Revue Titine

Un film d’animation norvégien élégant et émouvant raconte les deux expéditions en dirigeable vers le pôle Nord, qui ont donné lieu à un choc d’égos entre l’ingénieur Umberto Nobile et l’explorateur Roald Amundsen. Du point de vue d’un chien qui a réellement existé. Notre avis.

Dans le vingtainel’explorateur norvégien Roald Amundsen n’a pas encore renoncé à atteindre le pôle Nordalors il a une idée : demandez à l’ingénieur aéronautique italien Umberto Nobile la création d’un dirigeable adapté aux affaires, le Norvège. Umberto relève le défi et le rejoint, emmenant avec lui ses inséparables mascotte de chien Titina, mais la paternité du succès entre Umberto et Roald est débattue. La deuxième expédition était entièrement souhaitée par Nobile par fierté, avec le dirigeable Italieaura une issue plus dramatique.
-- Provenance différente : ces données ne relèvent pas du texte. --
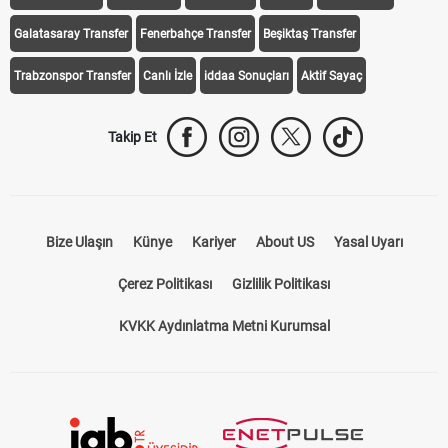
Galatasaray Transfer
Fenerbahçe Transfer
Beşiktaş Transfer
Trabzonspor Transfer
Canlı İzle
iddaa Sonuçları
Aktif Sayaç
Takip Et
Bize Ulaşın
Künye
Kariyer
About US
Yasal Uyarı
Çerez Politikası
Gizlilik Politikası
KVKK Aydınlatma Metni Kurumsal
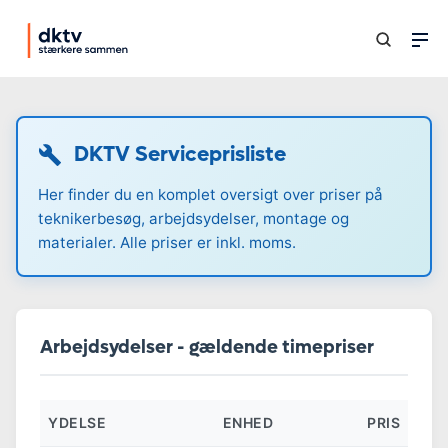
DKTV Serviceprisliste
Her finder du en komplet oversigt over priser på
teknikerbesøg, arbejdsydelser, montage og
materialer. Alle priser er inkl. moms.
Arbejdsydelser - gældende timepriser
YDELSE
ENHED
PRIS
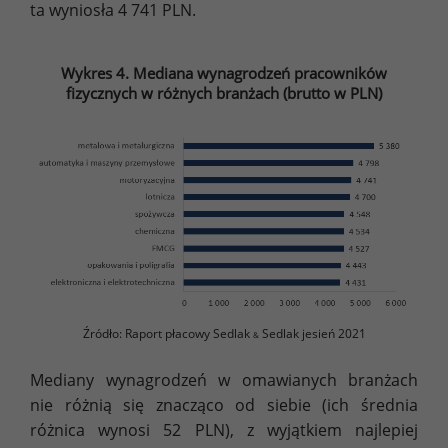
ta wyniosła 4 741 PLN.
Wykres 4. Mediana wynagrodzeń pracowników
fizycznych w różnych branżach (brutto w PLN)
Źródło: Raport płacowy Sedlak
Sedlak jesień 2021
&
Mediany wynagrodzeń w omawianych branżach
nie różnią się znacząco od siebie (ich średnia
różnica wynosi 52 PLN), z wyjątkiem najlepiej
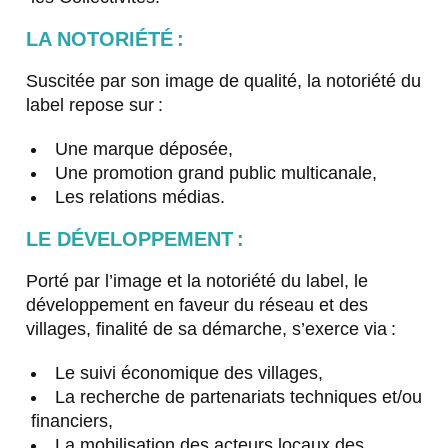
LA NOTORIÉTÉ :
Suscitée par son image de qualité, la notoriété du
label repose sur :
Une marque déposée,
Une promotion grand public multicanale,
Les relations médias.
LE DÉVELOPPEMENT :
Porté par l’image et la notoriété du label, le
développement en faveur du réseau et des
villages, finalité de sa démarche, s’exerce via :
Le suivi économique des villages,
La recherche de partenariats techniques et/ou
financiers,
La mobilisation des acteurs locaux des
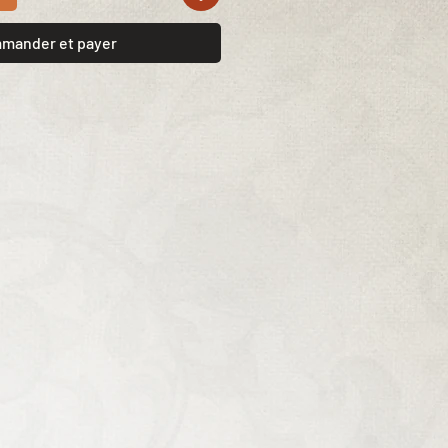
mander et payer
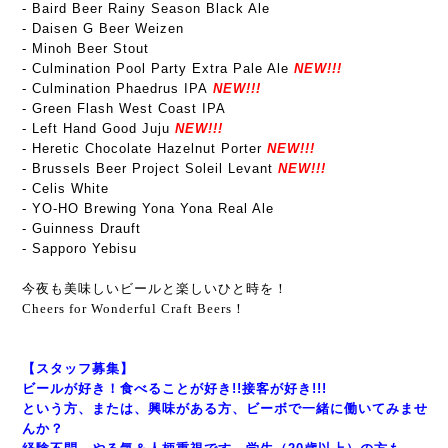
- Baird Beer Rainy Season Black Ale
- Daisen G Beer Weizen
- Minoh Beer Stout
- Culmination Pool Party Extra Pale Ale
NEW!!!
- Culmination Phaedrus IPA
NEW!!!
- Green Flash West Coast IPA
- Left Hand Good Juju
NEW!!!
- Heretic Chocolate Hazelnut Porter
NEW!!!
- Brussels Beer Project Soleil Levant
NEW!!!
- Celis White
- YO-HO Brewing Yona Yona Real Ale
- Guinness Drauft
- Sapporo Yebisu
今夜も美味しいビールと楽しいひと時を！
Cheers for Wonderful Craft Beers！
【スタッフ募集】
ビールが好き！食べることが好き!!接客が好き!!!
という方、または、興味がある方、ビーボで一緒に働いてみませ
んか？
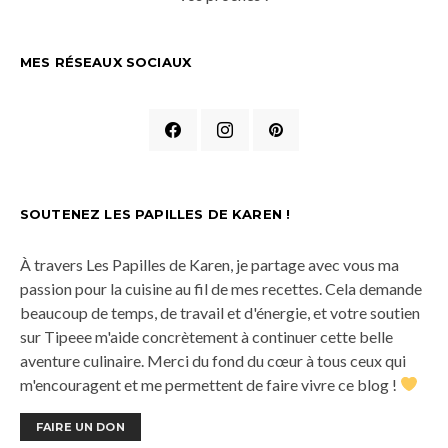
MES RÉSEAUX SOCIAUX
SOUTENEZ LES PAPILLES DE KAREN !
À travers Les Papilles de Karen, je partage avec vous ma
passion pour la cuisine au fil de mes recettes. Cela demande
beaucoup de temps, de travail et d'énergie, et votre soutien
sur Tipeee m'aide concrètement à continuer cette belle
aventure culinaire. Merci du fond du cœur à tous ceux qui
m'encouragent et me permettent de faire vivre ce blog !
FAIRE UN DON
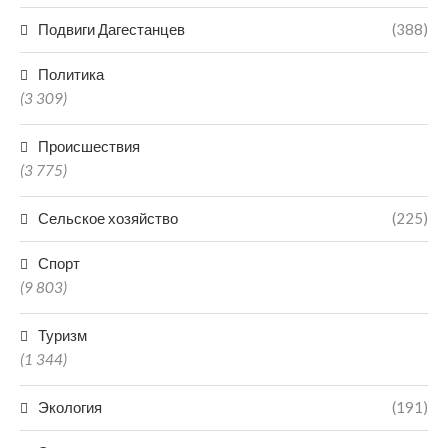
Подвиги Дагестанцев
(388)
Политика
(3 309)
Происшествия
(3 775)
Сельское хозяйство
(225)
Спорт
(9 803)
Туризм
(1 344)
Экология
(191)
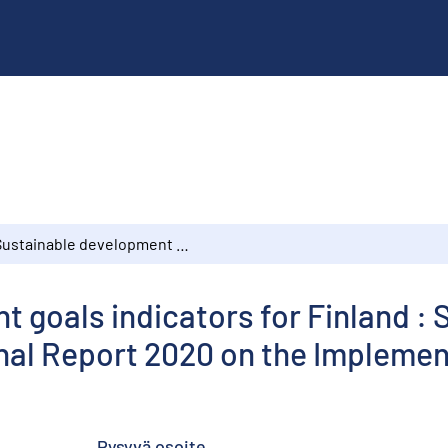
Sustainable development goals indicators for Finland : Statistical Annex of the Finnish Voluntary National Report 2020 on the Implementation of Agenda 2030
 goals indicators for Finland : S
onal Report 2020 on the Impleme
Pysyvä osoite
« Plus ou moins basé sur une histoire vraie« , suggère une légende pour cela Titineun Long métrage d’animation norvégien d’une élégance essentielle surprenante, signée par le réalisateur du court métrage Kajsa Næss: cela peut surprendre, étant donné qu’une période historique très spécifique est étudiée par yeux d’un chien, mais il y a de la rigueur, du respect et peu de manichéisme dans la mise en scène de ce qui s’est passé à l’époque, avec moins de licence poétique qu’on pourrait le croire. D’un autre côté, Titina elle-même avait été une présence emblématique aux côtés de Umberto Nobile (1885-1978), avec son partenaire et autrefois rival Roald Amundsen (1872-1928) incarnation d’un esprit de découverte et de défi, qui n’avait pas encore été dissipée ni gangrenée par la Seconde Guerre mondiale. Mais il en restait peu.
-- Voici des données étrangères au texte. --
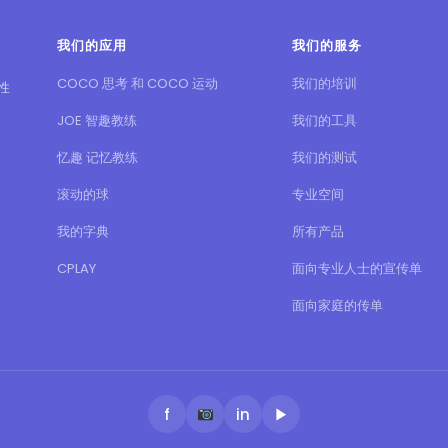
我们的应用
我们的服务
COCO 思考 和 COCO 运动
我们的培训
性
JOE 智趣教练
我们的工具
忆趣 记忆教练
我们的测试
滚动的球
专业空间
我的字典
所有产品
CPLAY
面向专业人士的宣传单
面向家庭的传单
f
in
▶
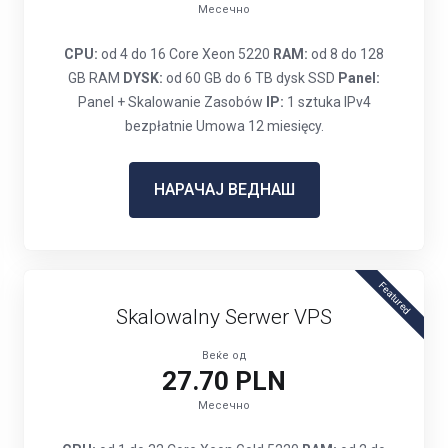
Месечно
CPU:
od 4 do 16 Core Xeon 5220
RAM:
od 8 do 128
GB RAM
DYSK:
od 60 GB do 6 TB dysk SSD
Panel:
Panel + Skalowanie Zasobów
IP:
1 sztuka IPv4
bezpłatnie Umowa 12 miesięcy.
НАРАЧАЈ ВЕДНАШ
Featured
Skalowalny Serwer VPS
Веќе од
27.70 PLN
Месечно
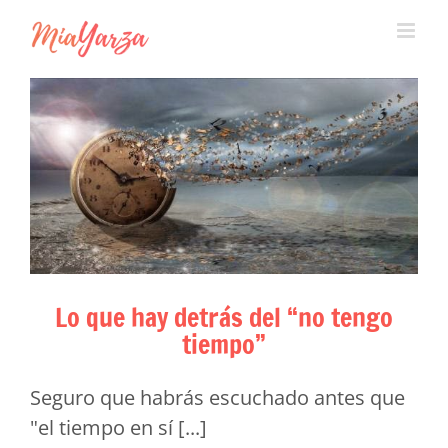
Skip
to
content
Lo que hay detrás del “no tengo
tiempo”
Seguro que habrás escuchado antes que
"el tiempo en sí [...]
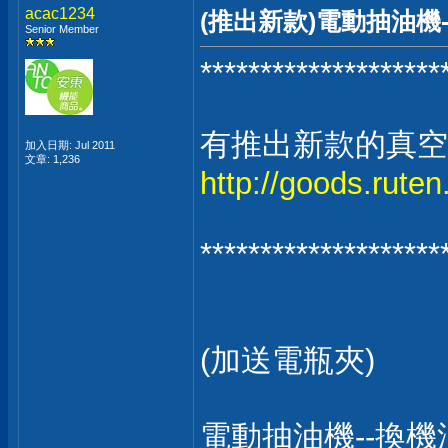
acac1234
(推出新款)電動抽油機-
Senior Member
********************
有推出新款的真空
加入日期: Jul 2011
文章: 1,236
http://goods.rut
********************
(加送電瓶夾)
電動抽油機--換機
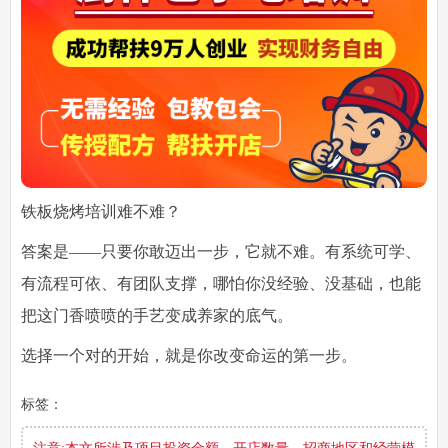
铁板烧烤培训难不难？
答案是——只要你敢迈出一步，它就不难。有系统可学、
有流程可依、有团队支撑，哪怕你没经验、没基础，也能
把这门香喷喷的手艺变成养家的底气。
选择一个对的开始，就是你改变命运的第一步。
标签：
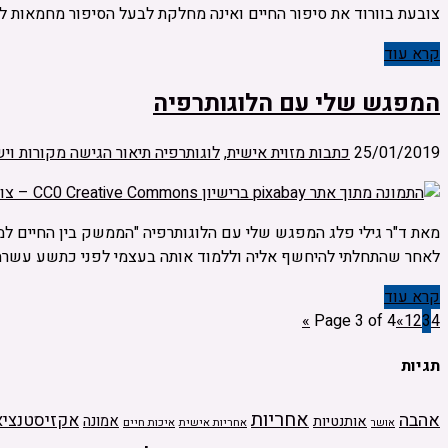
צובעת בוורוד את סיפור החיים ואינה מחלקת לבעל הסיפור מחמאות לל
קרא עוד
המפגש שלי עם הלוגותרפיה
25/01/2019
כתבות מזוית אישית
,
לוגותרפיה תיאור הגישה מקורות וי
מאת ד"ר גילי פלג המפגש שלי עם הלוגותרפיה "הממשק בין החיים למוו
לאחר שהתחלתי להיחשף אליה וללמוד אותה בעצמי לפני כתשע עשרה 
קרא עוד
»
Page 3 of 4
«
1
2
3
4
תגיות
אחריות
אהבה
אקזיסטנציא
אמונה
אותנטיות
אחריות אישית
איכות חיים
אושר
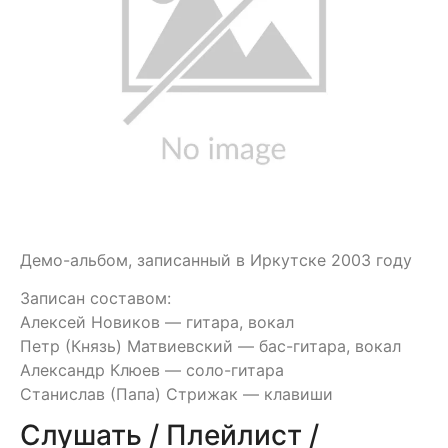
Демо-альбом, записанный в Иркутске 2003 году
Записан составом:
Алексей Новиков — гитара, вокал
Петр (Князь) Матвиевский — бас-гитара, вокал
Александр Клюев — соло-гитара
Станислав (Папа) Стрижак — клавиши
Слушать / Плейлист /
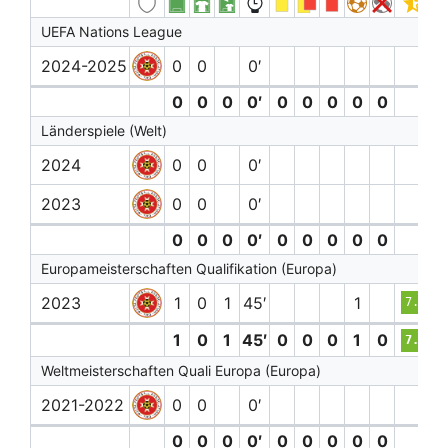
UEFA Nations League
2024-2025
0
0
0′
0
0
0
0′
0
0
0
0
0
Länderspiele (Welt)
2024
0
0
0′
2023
0
0
0′
0
0
0
0′
0
0
0
0
0
Europameisterschaften Qualifikation (Europa)
2023
1
0
1
45′
1
7.3
1
0
1
45′
0
0
0
1
0
7.3
Weltmeisterschaften Quali Europa (Europa)
2021-2022
0
0
0′
0
0
0
0′
0
0
0
0
0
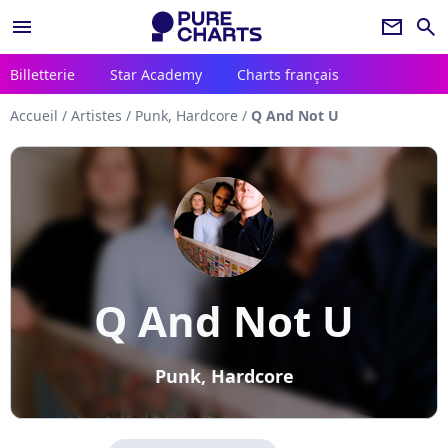
menu
newsletter
search
Billetterie
Star Academy
Charts français
Accueil
/
Artistes
/
Punk, Hardcore
/
Q And Not U
Q And Not U
Punk, Hardcore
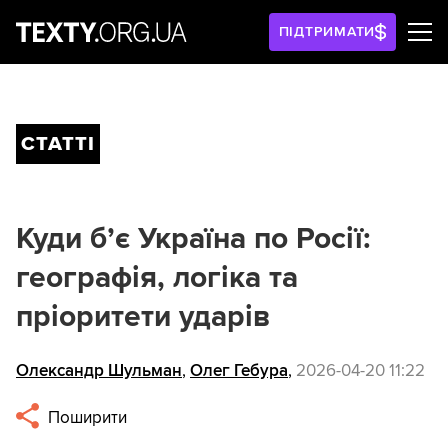
ПІДТРИМАТИ
СТАТТІ
Куди б’є Україна по Росії:
географія, логіка та
пріоритети ударів
Олександр Шульман
,
Олег Гебура
,
2026-04-20 11:22
Поширити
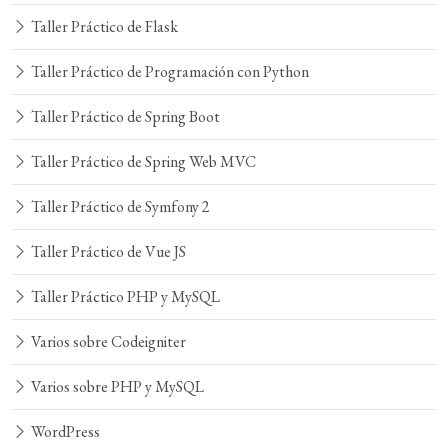
Taller Práctico de Flask
Taller Práctico de Programación con Python
Taller Práctico de Spring Boot
Taller Práctico de Spring Web MVC
Taller Práctico de Symfony 2
Taller Práctico de Vue JS
Taller Práctico PHP y MySQL
Varios sobre Codeigniter
Varios sobre PHP y MySQL
WordPress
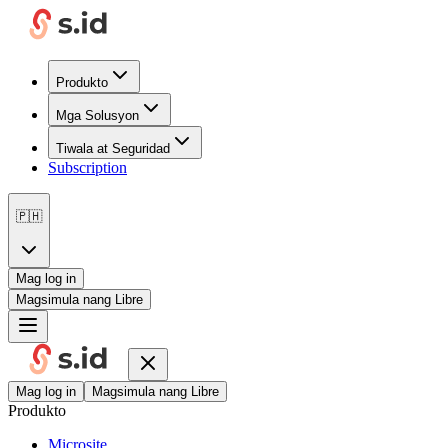
Produkto
Mga Solusyon
Tiwala at Seguridad
Subscription
🇵🇭
Mag log in
Magsimula nang Libre
Mag log in
Magsimula nang Libre
Produkto
Microsite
Le humourégalement parfaitement géré dans le scénario de Per Schreiner écrit en collaboration avec le réalisateur, il ne choisit jamais le gros gag facileet ne recule jamais devant crochets légèrement noirsnécessaire pour faire les deux protagonistes ne sont pas tant fallacieux qu’humains. Amundsen plein de lui-même, même prêt à manger Titina elle-même dans un moment difficile, mais également prêt à faire le sacrifice ultime au nom de ses valeurs. Noble injustement utilisé par la folie des grandeurs de l’autre, mais également ouvert à solliciter la collaboration de Mussolini, Balbo il est né en régime, quand l’ego a besoin d’un financement ponctuel. Le déroulement de l’histoire nous amène à comprendre les deux, et sans les tentations nationalistes des auteurs, c’est peut-être Nobile qui s’en sort le mieux.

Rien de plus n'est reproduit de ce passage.